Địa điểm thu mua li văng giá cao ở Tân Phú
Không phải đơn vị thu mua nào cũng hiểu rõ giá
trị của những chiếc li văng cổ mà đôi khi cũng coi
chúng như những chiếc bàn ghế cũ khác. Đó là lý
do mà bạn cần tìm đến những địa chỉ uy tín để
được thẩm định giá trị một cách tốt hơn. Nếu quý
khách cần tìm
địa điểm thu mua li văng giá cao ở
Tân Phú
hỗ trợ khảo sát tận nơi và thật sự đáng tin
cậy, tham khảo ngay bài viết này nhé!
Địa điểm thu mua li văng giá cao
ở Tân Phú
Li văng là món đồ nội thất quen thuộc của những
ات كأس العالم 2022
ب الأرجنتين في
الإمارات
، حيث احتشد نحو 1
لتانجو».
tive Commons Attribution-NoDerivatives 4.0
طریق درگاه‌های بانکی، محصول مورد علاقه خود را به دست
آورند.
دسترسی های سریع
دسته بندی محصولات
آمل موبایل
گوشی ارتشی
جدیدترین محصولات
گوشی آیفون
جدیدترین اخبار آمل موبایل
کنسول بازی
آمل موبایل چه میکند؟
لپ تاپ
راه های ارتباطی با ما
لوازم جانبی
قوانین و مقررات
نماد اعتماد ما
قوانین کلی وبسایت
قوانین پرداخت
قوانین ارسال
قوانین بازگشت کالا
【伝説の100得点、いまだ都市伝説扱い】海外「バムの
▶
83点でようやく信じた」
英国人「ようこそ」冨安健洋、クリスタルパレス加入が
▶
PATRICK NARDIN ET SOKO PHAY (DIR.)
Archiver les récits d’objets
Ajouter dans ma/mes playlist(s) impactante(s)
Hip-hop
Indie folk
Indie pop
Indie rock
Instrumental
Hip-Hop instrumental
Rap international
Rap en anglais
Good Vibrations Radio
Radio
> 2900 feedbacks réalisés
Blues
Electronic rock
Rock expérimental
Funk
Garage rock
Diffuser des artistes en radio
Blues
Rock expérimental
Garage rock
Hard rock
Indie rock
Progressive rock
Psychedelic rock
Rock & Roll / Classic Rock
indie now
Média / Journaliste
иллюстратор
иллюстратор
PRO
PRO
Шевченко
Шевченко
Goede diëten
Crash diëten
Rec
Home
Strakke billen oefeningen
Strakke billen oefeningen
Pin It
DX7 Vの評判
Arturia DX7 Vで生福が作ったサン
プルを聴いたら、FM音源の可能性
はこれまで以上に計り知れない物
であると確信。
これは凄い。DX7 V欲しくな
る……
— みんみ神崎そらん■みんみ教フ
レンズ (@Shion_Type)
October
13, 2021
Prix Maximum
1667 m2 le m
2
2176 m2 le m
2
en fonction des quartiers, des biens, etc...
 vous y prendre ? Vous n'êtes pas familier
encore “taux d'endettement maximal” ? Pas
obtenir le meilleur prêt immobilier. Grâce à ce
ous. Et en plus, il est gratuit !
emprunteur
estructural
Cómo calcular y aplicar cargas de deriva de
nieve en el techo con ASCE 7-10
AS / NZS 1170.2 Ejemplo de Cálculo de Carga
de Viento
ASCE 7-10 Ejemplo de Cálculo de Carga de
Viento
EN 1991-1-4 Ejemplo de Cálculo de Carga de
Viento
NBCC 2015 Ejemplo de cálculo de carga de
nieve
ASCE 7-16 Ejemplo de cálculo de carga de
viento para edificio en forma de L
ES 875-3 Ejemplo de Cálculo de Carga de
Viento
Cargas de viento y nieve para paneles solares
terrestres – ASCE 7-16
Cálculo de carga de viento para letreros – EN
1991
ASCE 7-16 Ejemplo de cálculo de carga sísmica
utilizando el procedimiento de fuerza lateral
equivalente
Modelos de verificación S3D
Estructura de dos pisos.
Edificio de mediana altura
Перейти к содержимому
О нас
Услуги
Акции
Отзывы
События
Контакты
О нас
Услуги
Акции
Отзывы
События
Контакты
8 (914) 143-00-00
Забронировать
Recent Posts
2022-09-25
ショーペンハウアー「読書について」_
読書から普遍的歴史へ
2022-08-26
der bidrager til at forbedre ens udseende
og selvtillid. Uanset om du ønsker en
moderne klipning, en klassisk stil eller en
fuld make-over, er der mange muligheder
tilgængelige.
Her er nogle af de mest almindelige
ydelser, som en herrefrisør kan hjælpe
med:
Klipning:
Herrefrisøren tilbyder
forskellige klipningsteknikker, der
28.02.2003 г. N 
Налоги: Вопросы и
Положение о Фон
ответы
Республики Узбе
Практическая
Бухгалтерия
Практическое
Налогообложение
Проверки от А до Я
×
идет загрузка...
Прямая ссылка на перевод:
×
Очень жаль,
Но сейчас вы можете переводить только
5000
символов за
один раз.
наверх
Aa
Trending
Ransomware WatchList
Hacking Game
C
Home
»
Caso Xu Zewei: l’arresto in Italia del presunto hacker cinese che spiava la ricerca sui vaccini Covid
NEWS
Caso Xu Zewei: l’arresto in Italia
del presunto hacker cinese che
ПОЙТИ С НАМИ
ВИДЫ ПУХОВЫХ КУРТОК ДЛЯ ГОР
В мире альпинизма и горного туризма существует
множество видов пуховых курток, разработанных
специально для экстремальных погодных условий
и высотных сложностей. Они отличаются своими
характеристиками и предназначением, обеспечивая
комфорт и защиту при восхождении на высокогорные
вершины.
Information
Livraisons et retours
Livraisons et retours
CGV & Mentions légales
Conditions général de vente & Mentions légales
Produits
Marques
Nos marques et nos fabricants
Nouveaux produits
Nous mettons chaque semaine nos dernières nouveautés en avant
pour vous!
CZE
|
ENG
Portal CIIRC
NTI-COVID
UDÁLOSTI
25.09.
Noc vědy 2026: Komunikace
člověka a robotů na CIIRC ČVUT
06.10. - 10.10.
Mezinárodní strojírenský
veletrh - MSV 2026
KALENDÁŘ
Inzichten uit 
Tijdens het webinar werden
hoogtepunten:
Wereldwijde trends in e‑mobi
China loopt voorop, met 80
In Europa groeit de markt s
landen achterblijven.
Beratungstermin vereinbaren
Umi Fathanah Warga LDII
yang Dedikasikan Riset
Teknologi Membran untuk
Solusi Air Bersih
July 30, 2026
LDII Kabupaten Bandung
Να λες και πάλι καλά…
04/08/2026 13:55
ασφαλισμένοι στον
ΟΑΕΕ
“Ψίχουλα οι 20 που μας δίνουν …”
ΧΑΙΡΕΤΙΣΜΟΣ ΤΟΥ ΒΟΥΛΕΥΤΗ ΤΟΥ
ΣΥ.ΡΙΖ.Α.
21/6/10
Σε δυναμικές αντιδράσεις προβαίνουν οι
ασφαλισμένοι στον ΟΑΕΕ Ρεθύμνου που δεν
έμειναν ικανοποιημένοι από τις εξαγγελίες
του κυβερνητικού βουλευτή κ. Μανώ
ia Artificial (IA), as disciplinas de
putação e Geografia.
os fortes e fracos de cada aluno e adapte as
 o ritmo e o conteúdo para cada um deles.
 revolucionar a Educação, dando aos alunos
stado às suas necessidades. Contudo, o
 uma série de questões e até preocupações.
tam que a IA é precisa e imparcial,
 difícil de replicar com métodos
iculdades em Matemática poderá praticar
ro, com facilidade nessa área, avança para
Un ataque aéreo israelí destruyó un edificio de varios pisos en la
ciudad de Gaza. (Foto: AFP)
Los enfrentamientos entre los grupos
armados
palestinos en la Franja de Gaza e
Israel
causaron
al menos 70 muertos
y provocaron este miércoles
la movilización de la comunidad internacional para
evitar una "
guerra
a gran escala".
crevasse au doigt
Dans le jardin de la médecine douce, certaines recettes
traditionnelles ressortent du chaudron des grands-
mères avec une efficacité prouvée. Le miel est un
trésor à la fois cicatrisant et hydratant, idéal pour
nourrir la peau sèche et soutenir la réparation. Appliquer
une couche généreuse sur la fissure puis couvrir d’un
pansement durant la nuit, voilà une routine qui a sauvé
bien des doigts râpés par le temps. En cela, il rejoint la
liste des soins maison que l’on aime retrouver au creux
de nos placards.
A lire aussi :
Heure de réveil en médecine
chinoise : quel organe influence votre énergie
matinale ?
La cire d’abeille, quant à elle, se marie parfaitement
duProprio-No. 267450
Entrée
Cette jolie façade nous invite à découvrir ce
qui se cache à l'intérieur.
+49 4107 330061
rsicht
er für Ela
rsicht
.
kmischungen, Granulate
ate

┄┄┄┄┄┄

EXERCISE PROMPT:
Each line above that includes "cinese" should be shown.

YOUR RESPONSE:
Caso Xu Zewei: l’arresto in Italia del presunto hacker cinese che spiava la ricerca sui vaccini Covid
del presunto hacker cinese che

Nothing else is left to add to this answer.